Full name | Goulburn Rugby Union Football Club |
---|---|
Union | ACT & Sthn NSW Rugby Union |
Nickname(s) | Reds |
Founded | 1872 |
League(s) | First Division (ACT & Sthn NSW) |
Official website | |
goulburnrc |
Goulburn Rugby Union Football Club is a rugby union club based in the city of Goulburn, New South Wales. It was a founding member of the Southern Rugby Union, the first country rugby club to be founded, and remains the oldest country club in Australia.
The Goulburn Rugby Club was initially formed in Goulburn on Monday 22 July 1872 at a meeting held at Payten's Commercial Hotel in Goulburn. The driving force behind the club's formation was Valentine Blomfield Riley, a Bowral born former Sydney University player and captain who had moved to Goulburn in 1872 to open a surveying company with his father. It was Riley who called the meeting to found the club, took on the position of secretary and then spread the gospel of rugby throughout the Southern Tablelands and Monaro regions through his travels in his role as a surveyor.
Goulburn was the first country rugby club to be founded in Australia and remains the oldest country club in Australia to this day. In 1874 it joined Australia's original rugby body, the Southern Rugby Union, and teams from the various Sydney clubs frequently travelled to Goulburn to play or welcomed Goulburn as visitors to play them. In 1882, fleet-footed Goulburn winger Stuart H Belcher became the first ever country based player to play in the NSW side. His first match was against Queensland and he celebrated his selection with a try.
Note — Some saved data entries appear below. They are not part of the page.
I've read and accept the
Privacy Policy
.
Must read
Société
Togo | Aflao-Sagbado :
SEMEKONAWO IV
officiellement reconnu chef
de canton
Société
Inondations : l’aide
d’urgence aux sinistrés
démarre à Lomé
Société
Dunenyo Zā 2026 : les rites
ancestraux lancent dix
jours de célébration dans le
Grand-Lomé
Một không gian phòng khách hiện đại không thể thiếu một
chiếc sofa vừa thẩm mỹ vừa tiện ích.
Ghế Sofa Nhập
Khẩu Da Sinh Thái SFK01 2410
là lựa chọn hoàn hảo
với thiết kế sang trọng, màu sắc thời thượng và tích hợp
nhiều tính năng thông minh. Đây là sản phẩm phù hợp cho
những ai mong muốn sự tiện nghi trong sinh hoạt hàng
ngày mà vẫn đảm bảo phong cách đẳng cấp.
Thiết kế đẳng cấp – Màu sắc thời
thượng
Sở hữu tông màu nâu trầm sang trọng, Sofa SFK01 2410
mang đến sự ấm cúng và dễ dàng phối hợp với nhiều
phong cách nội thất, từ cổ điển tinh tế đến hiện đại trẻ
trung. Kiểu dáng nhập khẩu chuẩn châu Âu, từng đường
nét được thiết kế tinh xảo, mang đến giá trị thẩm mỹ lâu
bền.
By 1893 Goulburn was itself a complete branch of the NSW Rugby Union (as the Southern Rugby Union had been known since 1892) and hosted a strong rugby competition of its own. In 1900, the Goulburn representative team, known as Central Southern Rugby Union, played the reigning Sydney premiers, the Glebe Dirty Reds and beat them by 26–6. While Goulburn pre-dates the Glebe club (later the Drummoyne Rugby Club), Goulburn would later adopt the Dirty Reds title as their own due to the maroon jumper they have worn since 1959.
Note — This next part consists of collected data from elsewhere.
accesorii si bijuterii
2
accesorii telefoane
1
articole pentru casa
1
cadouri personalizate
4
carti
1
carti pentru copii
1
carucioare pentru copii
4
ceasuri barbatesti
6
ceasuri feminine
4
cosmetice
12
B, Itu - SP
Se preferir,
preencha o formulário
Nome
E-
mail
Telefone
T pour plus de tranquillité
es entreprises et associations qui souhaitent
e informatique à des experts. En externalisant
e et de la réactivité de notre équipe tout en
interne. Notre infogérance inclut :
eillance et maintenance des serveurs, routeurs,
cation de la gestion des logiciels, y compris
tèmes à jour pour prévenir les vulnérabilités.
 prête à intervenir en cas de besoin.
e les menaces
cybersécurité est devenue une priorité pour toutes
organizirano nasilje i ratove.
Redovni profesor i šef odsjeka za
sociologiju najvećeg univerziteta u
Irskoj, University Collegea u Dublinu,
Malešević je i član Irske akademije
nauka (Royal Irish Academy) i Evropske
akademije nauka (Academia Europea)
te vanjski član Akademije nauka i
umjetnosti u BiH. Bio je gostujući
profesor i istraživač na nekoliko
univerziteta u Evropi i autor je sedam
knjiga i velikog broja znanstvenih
In 1914 a rugby league exhibition match between Annandale and Western Suburbs was played in Goulburn and such was the interest that league clubs were set to form almost instantly. The issue was deemed so important that a town meeting was called with the mayor suggesting that the town could only support one of the rugby codes and should put all of its resources behind that code. Rugby league won although the first world war was to deprive Goulburn of both codes.
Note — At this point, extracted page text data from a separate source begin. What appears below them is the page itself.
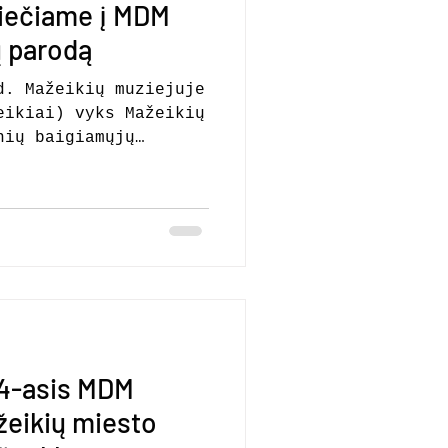
kviečiame į MDM
ų parodą
d. Mažeikių muziejuje
eikiai) vyks Mažeikių
nių baigiamųjų
tatymas ir Mokyklos
rama: 13.00 val. –
 darbų gynimas; 17.30
imo pažymėjimų
odos pavadinimas „...
olizuoja svarbaus
igą, sukauptų
 ir kartu žymi naujų
i akimirka, kai
 4-asis MDM
eikių miesto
Rugby took a while to find its feet in all towns after the war and the same was true for Goulburn. There were several starts in the 1920s and '30s and by 1939 we had grown back into a Goulburn-based competition. The best players from that side played a Canberra rep side and beat them by 30–10 but then war came to knock us over again. Again, it took a while to get started after the war with a few more false starts but things were up and running again in the fifties.